In an interview to CNBC-TV18, Gupta says Q1 was expected to be stronger quarter for the company as its product Niaspan was launched in the end of March.
“This helped Q1. Also we were expecting competition in Duloxetine, and further competition in Niaspan itself at the end of Q1. So, this was expected in the US. Hence, there has been a decline in the US on a sequential basis,” says Gupta.
Furthermore, Gupta says seasonality of products too weakened the company’s Q2.
“We are probably the number one Cephalosporin company globally. Cephalosporin typically follows the seasonal pattern where Q3, Q4 are the strong seasons, Q1 is weaker and Q2 is the weakest. So, that entire seasonality is playing out as well,” he explains. Below is the transcript of Nilesh Gupta's interview with CNBC-TV18's Archana Shukla.
Q: How has growth been?
A: As usual a bunch of things drive the growth. The US grew at 21 percent, India grew at 20 percent, Japan grew at 21 percent as well. So, overall growth coming from the usual suspects. The US as you know is our biggest market, India is number two, Japan is number three and pretty much the same kind of growth from each one of them.
Q: In the US particularly we did not see the kind of growth what we saw in Q1 of this year. Is this because of increased competition in some of your products? What were the metrics in the US market?
A: This was kind of expected as well. We knew that Q1 was going to be particularly good. We had Niaspan that just came to market at the very end of March. So, we had all of Q1 for that. We were expecting competition in Duloxetine, we were expecting further competition in Niaspan itself at the end of Q1. So, this was expected in the US. So, there has been on a sequential basis there has been a decline in the US, expected on price counts and stuff. Importantly, it is also the seasonality. We are probably the number one Cephalosporin company globally. Cephalosporin typically follows the seasonal pattern where Q3, Q4 are the strong seasons, Q1 is weaker and Q2 is the weakest. So, that entire seasonality is playing out as well.
Q: Which were the particular key products that have contributed in this quarter in the US market and particularly to go over Niaspan and Cymbalta if you could share what is the current market share in these two products and also for Trizivir?
A: We don’t share individual product revenues or market shares. We have got very strong share in each of these products in Duloxetine, in Niaspan we have great share as well. In Fortamet we still remain the only game in town.

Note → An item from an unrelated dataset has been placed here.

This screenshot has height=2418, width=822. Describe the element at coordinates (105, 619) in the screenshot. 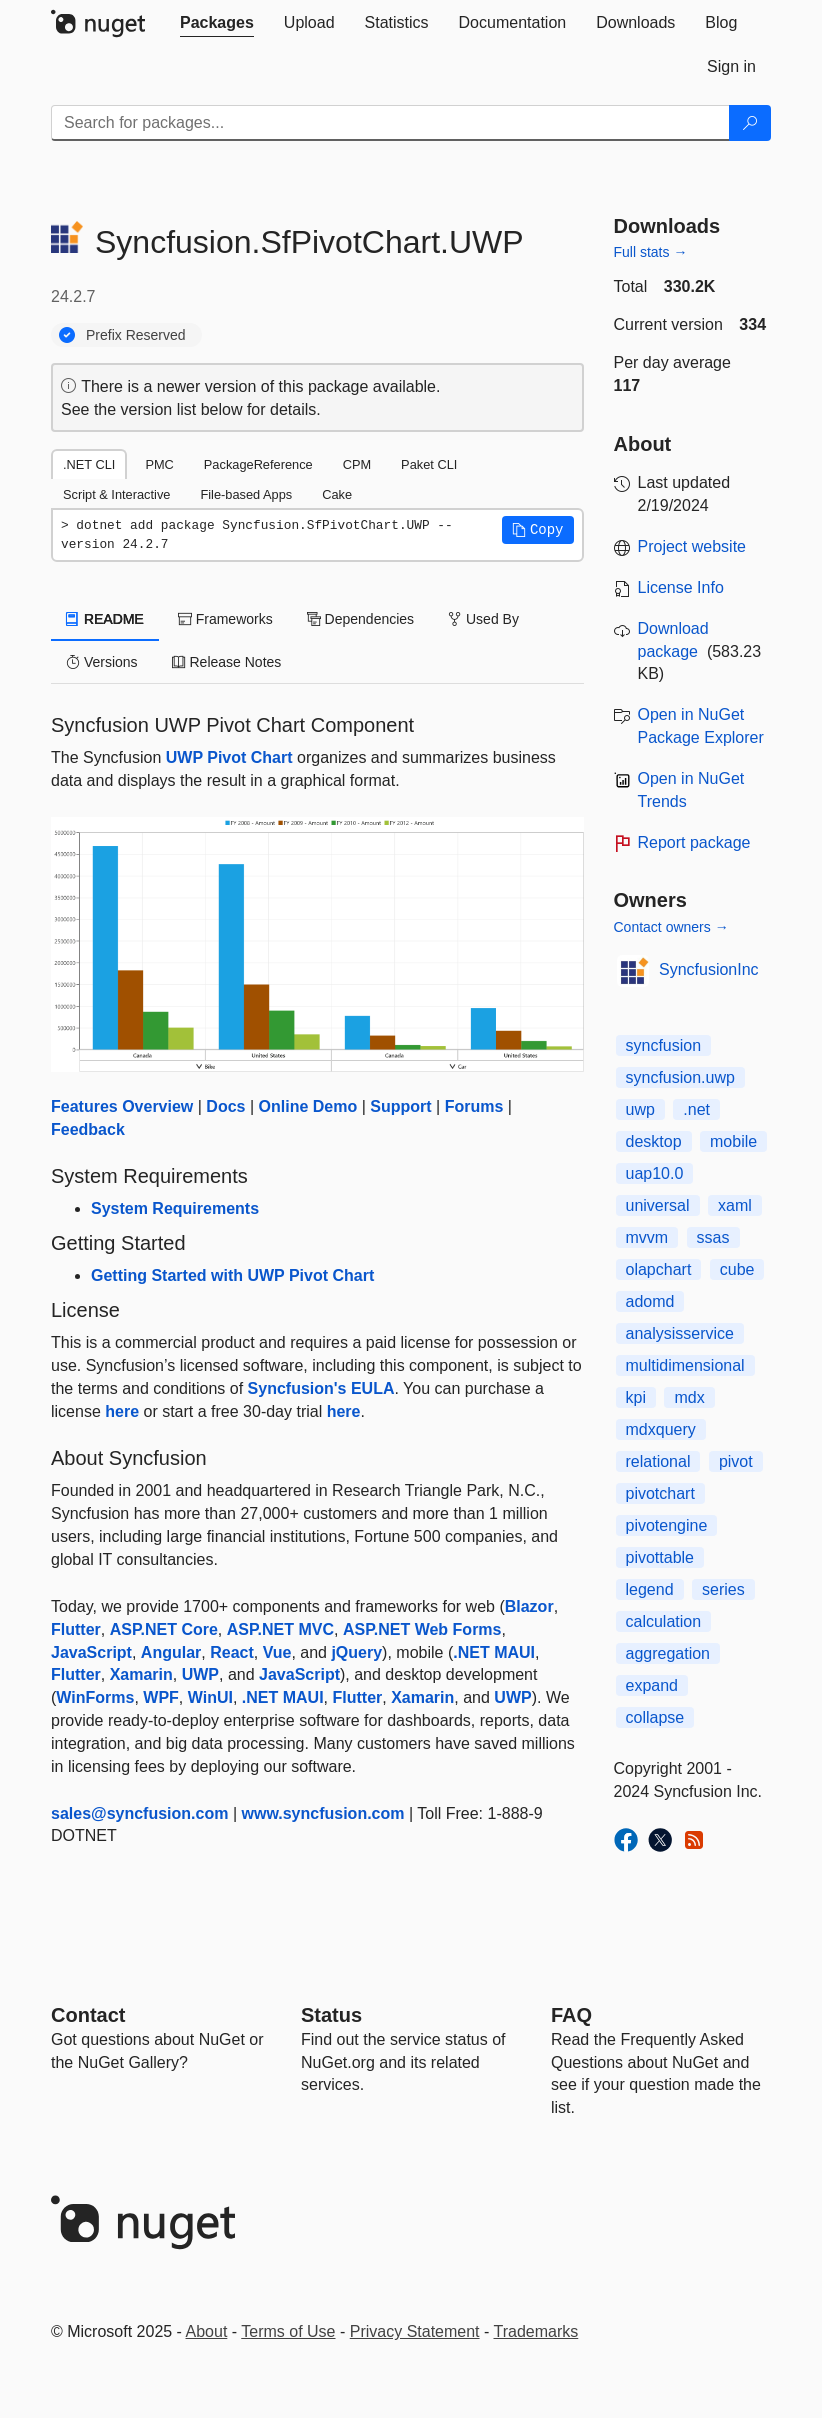

I see `README [tab]` at that location.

So, we have known to have the 25-30 percent market share and that is what we would have for most of our lead products.
The great thing is that there wouldn’t be one contributor, there would be a whole bunch of products contributing to the overall sales. The sales are at USD 202 million. So, as you can imagine it is obviously a lot of products driving that.
The one good thing about Lupin is that we have always had a very strong baseline business and we have seen very little erosion on that baseline. We have seen increases at times as well and that trend continues.

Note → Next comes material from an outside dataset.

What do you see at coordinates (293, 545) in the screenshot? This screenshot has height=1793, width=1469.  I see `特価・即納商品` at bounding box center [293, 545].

Q: If we talk about branded business versus generic business in the US market how has that performed and going forward for the next half of this year what is the kind of product line-up that you have that will drive the growth?

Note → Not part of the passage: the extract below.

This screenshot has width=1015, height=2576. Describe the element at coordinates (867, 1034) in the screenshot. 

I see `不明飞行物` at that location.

A: The branded business in many ways has been the one damp spot on the overall performance. The business has really been flat. It is less than 10 percent of our US sales. So, at one level it is disappointing. It used to be 30-40 percent at one point of time. We basically had two products one of them has gone generic and we are now looking how to build back that portfolio. So, Suprax continues to do fine, it continues to do well. We launched a whole bunch of line extensions, so we have chewable, we have drops, we have single strength, double strength, so there are a lot of products there. So, Suprax continues to do well but in many ways it has plateaued out at this point.
The brand business has to be built with acquisitions in the near term. There is a pretty vibrant product portfolio we are putting for the longer term but that is going to be at least two years out from now.
On the generic side things go well. It is more than 90 percent of our US sales. We will probably have anywhere from 8-10 launches in the next 2 quarters. So, all in all things are pretty healthy on the generic side.
Q: Let me ask you about the profitability growth for the company. The EBITDA margin for the net profit at these levels, how well are you sustaining them and what is the plan going forward?
A: EBITDA margin is about 30 percent of sales. The PBT and the PAT grew as well. The PBT grew by 23 percent, PAT grew by 55 percent. I think the important line to focus is the EBITDA line. We have always said that 28-30 percent EBITDA is where we feel comfortable. We had 34 percent in Q1 and that was on the back of the new launches and on back of some of that business, we also knew that there would be some correction on that. So, that correction is already in place. I think the EBITDA margin is pretty sustainable.